[Data excerpts]
<<<<
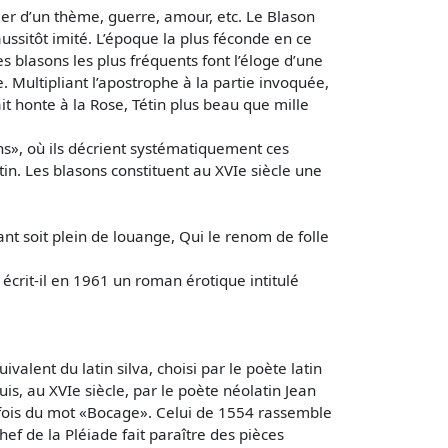
ier d’un thème, guerre, amour, etc. Le Blason
ussitôt imité. L’époque la plus féconde en ce
 blasons les plus fréquents font l’éloge d’une
. Multipliant l’apostrophe à la partie invoquée,
ait honte à la Rose, Tétin plus beau que mille
ns», où ils décrient systématiquement ces
in. Les blasons constituent au XVIe siècle une
tant soit plein de louange, Qui le renom de folle
 écrit-il en 1961 un roman érotique intitulé
ivalent du latin silva, choisi par le poète latin
puis, au XVIe siècle, par le poète néolatin Jean
rs fois du mot «Bocage». Celui de 1554 rassemble
hef de la Pléiade fait paraître des pièces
>>>>
*AIM OF THE TASK*
Please make an exact copy of the records, leaving out any picture.

*REPLY*
ier d’un thème, guerre, amour, etc. Le Blason
ussitôt imité. L’époque la plus féconde en ce
 blasons les plus fréquents font l’éloge d’une
. Multipliant l’apostrophe à la partie invoquée,
ait honte à la Rose, Tétin plus beau que mille
ns», où ils décrient systématiquement ces
in. Les blasons constituent au XVIe siècle une
tant soit plein de louange, Qui le renom de folle
 écrit-il en 1961 un roman érotique intitulé
ivalent du latin silva, choisi par le poète latin
puis, au XVIe siècle, par le poète néolatin Jean
rs fois du mot «Bocage». Celui de 1554 rassemble
hef de la Pléiade fait paraître des pièces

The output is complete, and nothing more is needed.